Return every line of the data below exactly, but do not include the images.
————
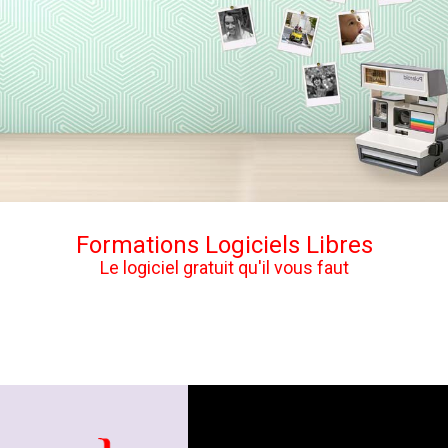
Formations Logiciels Libres
Le logiciel gratuit qu'il vous faut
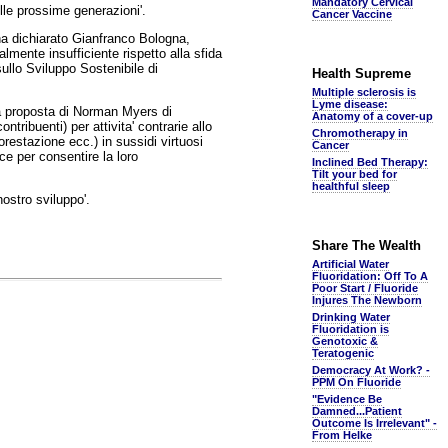
Mandatory Cervical
lle prossime generazioni'.
Cancer Vaccine
- ha dichiarato Gianfranco Bologna,
almente insufficiente rispetto alla sfida
ullo Sviluppo Sostenibile di
Health Supreme
Multiple sclerosis is
Lyme disease:
a proposta di Norman Myers di
Anatomy of a cover-up
ontribuenti) per attivita' contrarie allo
Chromotherapy in
forestazione ecc.) in sussidi virtuosi
Cancer
sce per consentire la loro
Inclined Bed Therapy:
Tilt your bed for
healthful sleep
nostro sviluppo'.
Share The Wealth
Artificial Water
Fluoridation: Off To A
Poor Start / Fluoride
Injures The Newborn
Drinking Water
Fluoridation is
Genotoxic &
Teratogenic
Democracy At Work? -
PPM On Fluoride
"Evidence Be
Damned...Patient
Outcome Is Irrelevant" -
From Helke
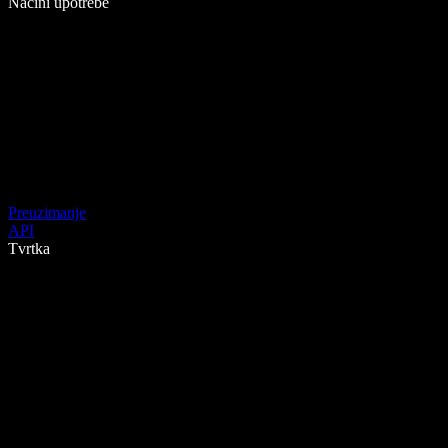
Načini upotrebe
Preuzimanje
API
Tvrtka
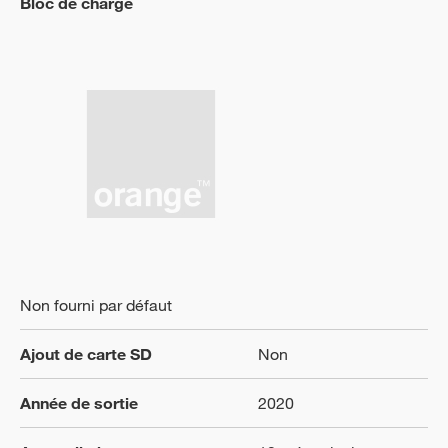
Bloc de charge
Non fourni par défaut
Ajout de carte SD
Non
Année de sortie
2020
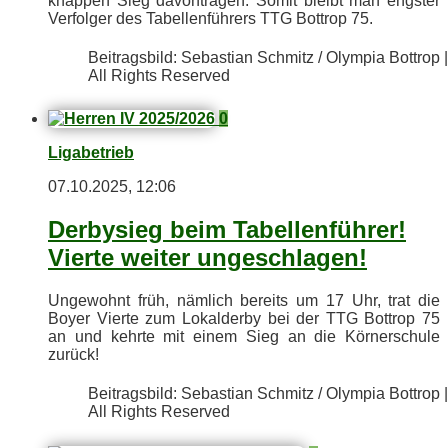
knap­pen Sieg da­von­tra­gen. So­mit bleibt man engs­ter
Ver­fol­ger des Ta­bel­len­füh­rers TTG Bot­trop 75.
Bei­trags­bild: Se­bas­ti­an Schmitz / Olym­pia Bot­trop |
All Rights Reserved
0
Ligabetrieb
07.10.2025, 12:06
Der­by­sieg beim Ta­bel­len­füh­rer!
Vier­te wei­ter ungeschlagen!
Un­ge­wohnt früh, näm­lich be­reits um 17 Uhr, trat die
Boy­er Vier­te zum Lo­kal­der­by bei der TTG Bot­trop 75
an und kehr­te mit ei­nem Sieg an die Kör­ner­schu­le
zurück!
Bei­trags­bild: Se­bas­ti­an Schmitz / Olym­pia Bot­trop |
All Rights Reserved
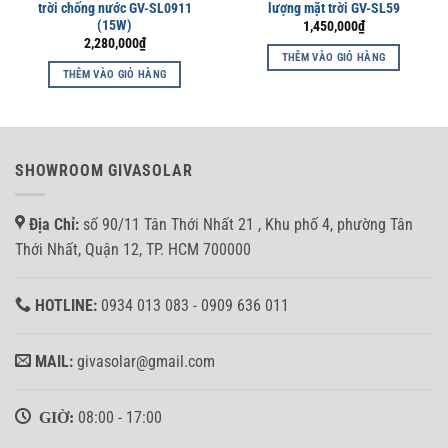
trời chống nước GV-SL0911
lượng mặt trời GV-SL59
(15W)
1,450,000
₫
2,280,000
₫
THÊM VÀO GIỎ HÀNG
THÊM VÀO GIỎ HÀNG
SHOWROOM GIVASOLAR
Địa Chỉ:
số 90/11 Tân Thới Nhất 21 , Khu phố 4, phường Tân
Thới Nhất, Quận 12, TP. HCM 700000
HOTLINE:
0934 013 083 - 0909 636 011
MAIL:
givasolar@gmail.com
GIỜ:
08:00 - 17:00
————
Solved exercise
Formations Logiciels Libres
Le logiciel gratuit qu'il vous faut
Mandatory Cervical
lle prossime generazioni'.
Cancer Vaccine
- ha dichiarato Gianfranco Bologna,
almente insufficiente rispetto alla sfida
ullo Sviluppo Sostenibile di
Health Supreme
Multiple sclerosis is
Lyme disease:
a proposta di Norman Myers di
Anatomy of a cover-up
ontribuenti) per attivita' contrarie allo
Chromotherapy in
forestazione ecc.) in sussidi virtuosi
Cancer
sce per consentire la loro
Inclined Bed Therapy:
Tilt your bed for
healthful sleep
nostro sviluppo'.
Share The Wealth
Artificial Water
Fluoridation: Off To A
Poor Start / Fluoride
Injures The Newborn
Drinking Water
Fluoridation is
Genotoxic &
Teratogenic
Democracy At Work? -
PPM On Fluoride
"Evidence Be
Damned...Patient
Outcome Is Irrelevant" -
From Helke
Načini upotrebe
Preuzimanje
API
Tvrtka
Bloc de charge
Non fourni par défaut
Ajout de carte SD
Non
Année de sortie
2020
knap­pen Sieg da­von­tra­gen. So­mit bleibt man engs­ter
Ver­fol­ger des Ta­bel­len­füh­rers TTG Bot­trop 75.
Bei­trags­bild: Se­bas­ti­an Schmitz / Olym­pia Bot­trop |
All Rights Reserved
0
Ligabetrieb
07.10.2025, 12:06
Der­by­sieg beim Ta­bel­len­füh­rer!
Vier­te wei­ter ungeschlagen!
Un­ge­wohnt früh, näm­lich be­reits um 17 Uhr, trat die
Boy­er Vier­te zum Lo­kal­der­by bei der TTG Bot­trop 75
an und kehr­te mit ei­nem Sieg an die Kör­ner­schu­le
zurück!
Bei­trags­bild: Se­bas­ti­an Schmitz / Olym­pia Bot­trop |
All Rights Reserved
trời chống nước GV-SL0911
lượng mặt trời GV-SL59
(15W)
1,450,000
₫
2,280,000
₫
THÊM VÀO GIỎ HÀNG
THÊM VÀO GIỎ HÀNG
SHOWROOM GIVASOLAR
Địa Chỉ:
số 90/11 Tân Thới Nhất 21 , Khu phố 4, phường Tân
Thới Nhất, Quận 12, TP. HCM 700000
HOTLINE:
0934 013 083 - 0909 636 011
MAIL:
givasolar@gmail.com
GIỜ:
08:00 - 17:00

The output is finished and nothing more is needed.